Jul 14, 1997 02:00 AM

June 23, 1997 The World Bank has cut its budget on Nigeria by 20 % while the number of its projects in the country has also been reduced from over 20 to 12. The decision to cut down the projects was made against the background that the bank's commitments to Nigeria had not been yielding the desired results.
A senior official of the bank in Nigeria has described the unsatisfactory result as a development attributable to the distortions in the Nigerian economy, Business Times reported today.
The official did not elaborate the distortions but suggested that they should be removed if confidence was to be elicited from the bank. He said the bank has decided to shift attention to other African countries for further investment. According to the report, the bank has started recalling some of its key officials from Nigeria to its headquarters in Washington and embarked on some restructuring exercise including retrenchement of workers in its office in Lagos, Nigeria's economic centre.
The consultants and contractors of the bank have been put on the alert about the unfolding development with many of them having been told to leave as soon as their contracts lapse.Although existing projects would continue to be financed by the bank when due, fresh financial commitment may not be considered, the report said. It said the World Bank has frowned at the retention in Nigeria's 1997 budget of the dual exchange rates system, saying such commitment would not allow for proper accounting and budgetary implementation. Other grey areas to the bank include suspension of the privatisation of government parastatals and the closure of certain sectors of the economy to private investors.
The Nigerian government has in the past few years made some remarkable improvement in maintaining stability in the exchange rate, reducing inflation rate to below 20 % and opening up the economy through the promulgation of new investment decrees. However, the World Bank believes much can still be done to provide a more favourable investment climate.

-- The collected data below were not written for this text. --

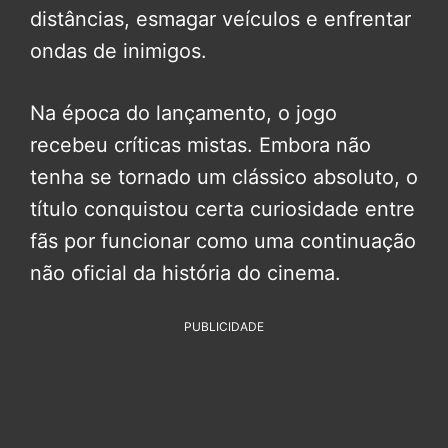
distâncias, esmagar veículos e enfrentar
ondas de inimigos.
Na época do lançamento, o jogo
recebeu críticas mistas. Embora não
tenha se tornado um clássico absoluto, o
título conquistou certa curiosidade entre
fãs por funcionar como uma continuação
não oficial da história do cinema.
PUBLICIDADE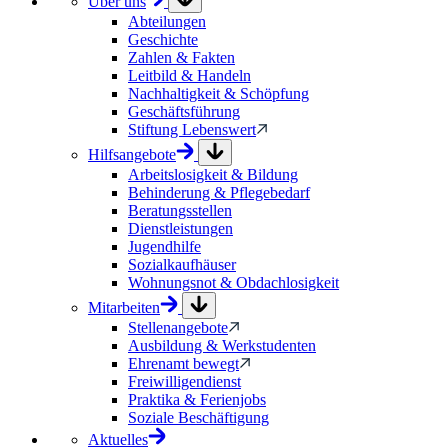
Über uns
Abteilungen
Geschichte
Zahlen & Fakten
Leitbild & Handeln
Nachhaltigkeit & Schöpfung
Geschäftsführung
Stiftung Lebenswert
Hilfsangebote
Arbeitslosigkeit & Bildung
Behinderung & Pflegebedarf
Beratungsstellen
Dienstleistungen
Jugendhilfe
Sozialkaufhäuser
Wohnungsnot & Obdachlosigkeit
Mitarbeiten
Stellenangebote
Ausbildung & Werkstudenten
Ehrenamt bewegt
Freiwilligendienst
Praktika & Ferienjobs
Soziale Beschäftigung
Aktuelles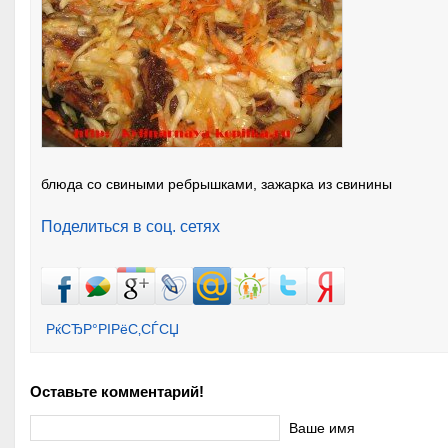
блюда со свиными ребрышками, зажарка из свинины
Поделиться в соц. сетях
РќСЂР°РІРёС‚СЃСЏ
Оставьте комментарий!
Ваше имя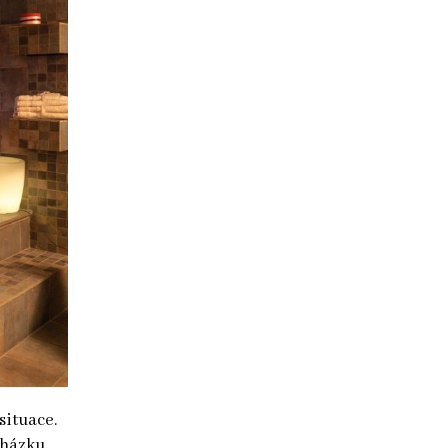
situace.
ocházku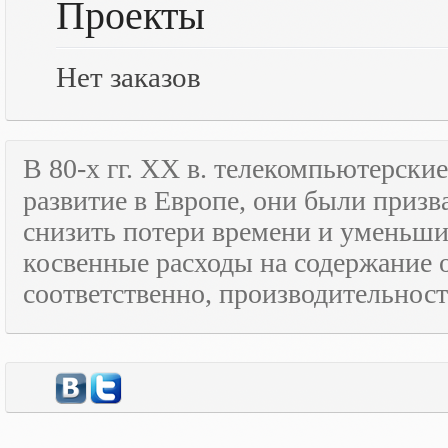
Проекты
Нет заказов
В 80-х гг.
XX
в. телекомпьютерские
развитие в Европе, они были призв
снизить потери времени и уменьши
косвенные расходы на содержание 
соответственно, производительност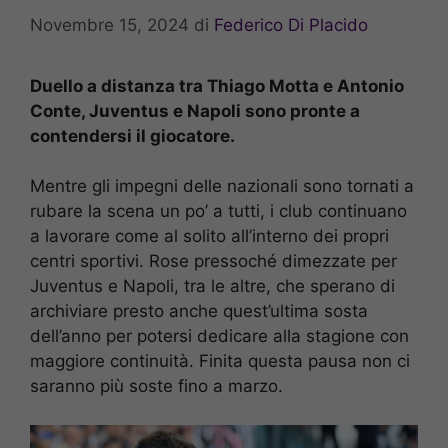
Novembre 15, 2024
di
Federico Di Placido
Duello a distanza tra Thiago Motta e Antonio
Conte, Juventus e Napoli sono pronte a
contendersi il giocatore.
Mentre gli impegni delle nazionali sono tornati a
rubare la scena un po’ a tutti, i club continuano
a lavorare come al solito all’interno dei propri
centri sportivi. Rose pressoché dimezzate per
Juventus e Napoli, tra le altre, che sperano di
archiviare presto anche quest’ultima sosta
dell’anno per potersi dedicare alla stagione con
maggiore continuità. Finita questa pausa non ci
saranno più soste fino a marzo.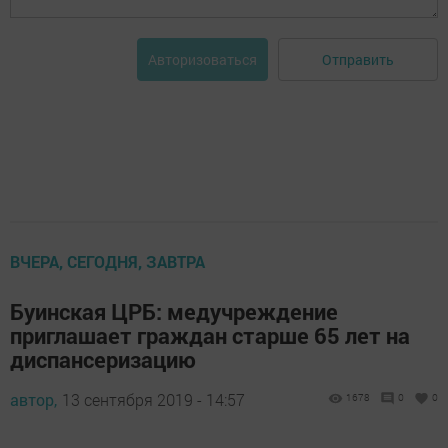
Отправить
Авторизоваться
ВЧЕРА, СЕГОДНЯ, ЗАВТРА
Буинская ЦРБ: медучреждение
приглашает граждан старше 65 лет на
диспансеризацию
автор,
13 сентября 2019 - 14:57
1678
0
0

Observers noted that the 5.5 % targeted growth rate at the end of this year is being threatened by falling consumer purchasing power and low industrial capacity utilisation, with some experts recommending an action plan capable of activating the productive sectors. Meanwhile, the lingering fuel crisis in one of world's leading oil producing countries since the beginning of this year has almost paralysed commercial and social activities in such big cities as Lagos.